## Dataset content

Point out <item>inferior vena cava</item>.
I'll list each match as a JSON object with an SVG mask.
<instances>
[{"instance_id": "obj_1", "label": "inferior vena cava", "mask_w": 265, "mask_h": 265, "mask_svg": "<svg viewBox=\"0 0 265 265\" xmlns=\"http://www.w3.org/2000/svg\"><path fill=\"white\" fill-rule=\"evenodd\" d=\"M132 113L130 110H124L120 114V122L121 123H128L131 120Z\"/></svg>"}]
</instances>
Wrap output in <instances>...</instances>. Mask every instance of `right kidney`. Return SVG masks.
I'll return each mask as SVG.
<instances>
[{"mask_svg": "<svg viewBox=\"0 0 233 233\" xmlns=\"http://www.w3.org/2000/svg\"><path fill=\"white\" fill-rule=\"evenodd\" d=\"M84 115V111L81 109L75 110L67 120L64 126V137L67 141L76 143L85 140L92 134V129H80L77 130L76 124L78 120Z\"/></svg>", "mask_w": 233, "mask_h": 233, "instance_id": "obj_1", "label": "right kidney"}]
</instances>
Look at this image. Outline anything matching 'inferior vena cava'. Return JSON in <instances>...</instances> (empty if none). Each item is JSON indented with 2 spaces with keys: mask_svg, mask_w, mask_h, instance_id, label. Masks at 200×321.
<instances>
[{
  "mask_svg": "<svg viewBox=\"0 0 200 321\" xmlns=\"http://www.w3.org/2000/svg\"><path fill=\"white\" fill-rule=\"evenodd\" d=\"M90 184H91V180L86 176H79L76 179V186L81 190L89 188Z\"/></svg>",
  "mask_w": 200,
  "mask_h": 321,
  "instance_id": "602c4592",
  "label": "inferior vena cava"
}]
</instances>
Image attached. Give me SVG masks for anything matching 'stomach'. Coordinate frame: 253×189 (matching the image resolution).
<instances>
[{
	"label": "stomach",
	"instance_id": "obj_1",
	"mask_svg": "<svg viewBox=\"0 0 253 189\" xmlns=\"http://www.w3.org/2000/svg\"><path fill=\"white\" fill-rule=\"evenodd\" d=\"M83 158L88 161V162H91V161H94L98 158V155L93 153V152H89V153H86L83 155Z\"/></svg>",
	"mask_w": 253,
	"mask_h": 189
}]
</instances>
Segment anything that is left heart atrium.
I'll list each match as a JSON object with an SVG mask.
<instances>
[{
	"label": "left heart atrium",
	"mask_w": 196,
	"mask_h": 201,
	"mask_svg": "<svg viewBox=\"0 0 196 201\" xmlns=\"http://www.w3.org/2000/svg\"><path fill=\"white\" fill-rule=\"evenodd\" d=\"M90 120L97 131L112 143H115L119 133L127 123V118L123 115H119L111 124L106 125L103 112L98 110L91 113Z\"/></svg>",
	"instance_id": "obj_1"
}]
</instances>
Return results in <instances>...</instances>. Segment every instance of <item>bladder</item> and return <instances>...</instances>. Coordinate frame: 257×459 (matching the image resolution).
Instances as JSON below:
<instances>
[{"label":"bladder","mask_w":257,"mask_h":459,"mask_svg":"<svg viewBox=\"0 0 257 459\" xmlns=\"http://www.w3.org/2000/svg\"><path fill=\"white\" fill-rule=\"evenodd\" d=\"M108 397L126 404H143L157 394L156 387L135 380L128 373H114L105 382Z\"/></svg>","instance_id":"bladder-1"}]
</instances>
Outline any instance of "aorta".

## Exercise details
Output each record exactly, leaving nothing out.

## Exercise response
Point out <item>inferior vena cava</item>.
I'll list each match as a JSON object with an SVG mask.
<instances>
[{"instance_id": "obj_1", "label": "inferior vena cava", "mask_w": 265, "mask_h": 265, "mask_svg": "<svg viewBox=\"0 0 265 265\" xmlns=\"http://www.w3.org/2000/svg\"><path fill=\"white\" fill-rule=\"evenodd\" d=\"M132 113L130 110H124L120 114V122L121 123H128L131 120Z\"/></svg>"}]
</instances>
Wrap output in <instances>...</instances>. Mask every instance of `right kidney`. Return SVG masks.
I'll return each mask as SVG.
<instances>
[{"mask_svg": "<svg viewBox=\"0 0 233 233\" xmlns=\"http://www.w3.org/2000/svg\"><path fill=\"white\" fill-rule=\"evenodd\" d=\"M84 115V111L81 109L75 110L67 120L64 126V137L67 141L76 143L85 140L92 134V129H80L77 130L76 124L78 120Z\"/></svg>", "mask_w": 233, "mask_h": 233, "instance_id": "obj_1", "label": "right kidney"}]
</instances>
Look at this image. Outline anything matching 'inferior vena cava'. Return JSON in <instances>...</instances> (empty if none). Each item is JSON indented with 2 spaces with keys: mask_svg, mask_w, mask_h, instance_id, label. Masks at 200×321.
<instances>
[{
  "mask_svg": "<svg viewBox=\"0 0 200 321\" xmlns=\"http://www.w3.org/2000/svg\"><path fill=\"white\" fill-rule=\"evenodd\" d=\"M90 184H91V180L86 176H79L76 179V186L81 190L89 188Z\"/></svg>",
  "mask_w": 200,
  "mask_h": 321,
  "instance_id": "602c4592",
  "label": "inferior vena cava"
}]
</instances>
Image attached. Give me SVG masks for anything matching 'stomach'. Coordinate frame: 253×189 (matching the image resolution).
<instances>
[{
	"label": "stomach",
	"instance_id": "obj_1",
	"mask_svg": "<svg viewBox=\"0 0 253 189\" xmlns=\"http://www.w3.org/2000/svg\"><path fill=\"white\" fill-rule=\"evenodd\" d=\"M83 158L88 161V162H91V161H94L98 158V155L93 153V152H89V153H86L83 155Z\"/></svg>",
	"mask_w": 253,
	"mask_h": 189
}]
</instances>
Segment anything that is left heart atrium.
I'll list each match as a JSON object with an SVG mask.
<instances>
[{
	"label": "left heart atrium",
	"mask_w": 196,
	"mask_h": 201,
	"mask_svg": "<svg viewBox=\"0 0 196 201\" xmlns=\"http://www.w3.org/2000/svg\"><path fill=\"white\" fill-rule=\"evenodd\" d=\"M90 120L97 131L112 143H115L119 133L127 123V118L123 115H119L111 124L106 125L103 112L98 110L91 113Z\"/></svg>",
	"instance_id": "obj_1"
}]
</instances>
Return results in <instances>...</instances>. Segment every instance of <item>bladder</item> and return <instances>...</instances>. Coordinate frame: 257×459 (matching the image resolution).
Instances as JSON below:
<instances>
[{"label":"bladder","mask_w":257,"mask_h":459,"mask_svg":"<svg viewBox=\"0 0 257 459\" xmlns=\"http://www.w3.org/2000/svg\"><path fill=\"white\" fill-rule=\"evenodd\" d=\"M108 397L126 404H143L157 394L156 387L135 380L128 373H114L105 382Z\"/></svg>","instance_id":"bladder-1"}]
</instances>
Outline any instance of "aorta".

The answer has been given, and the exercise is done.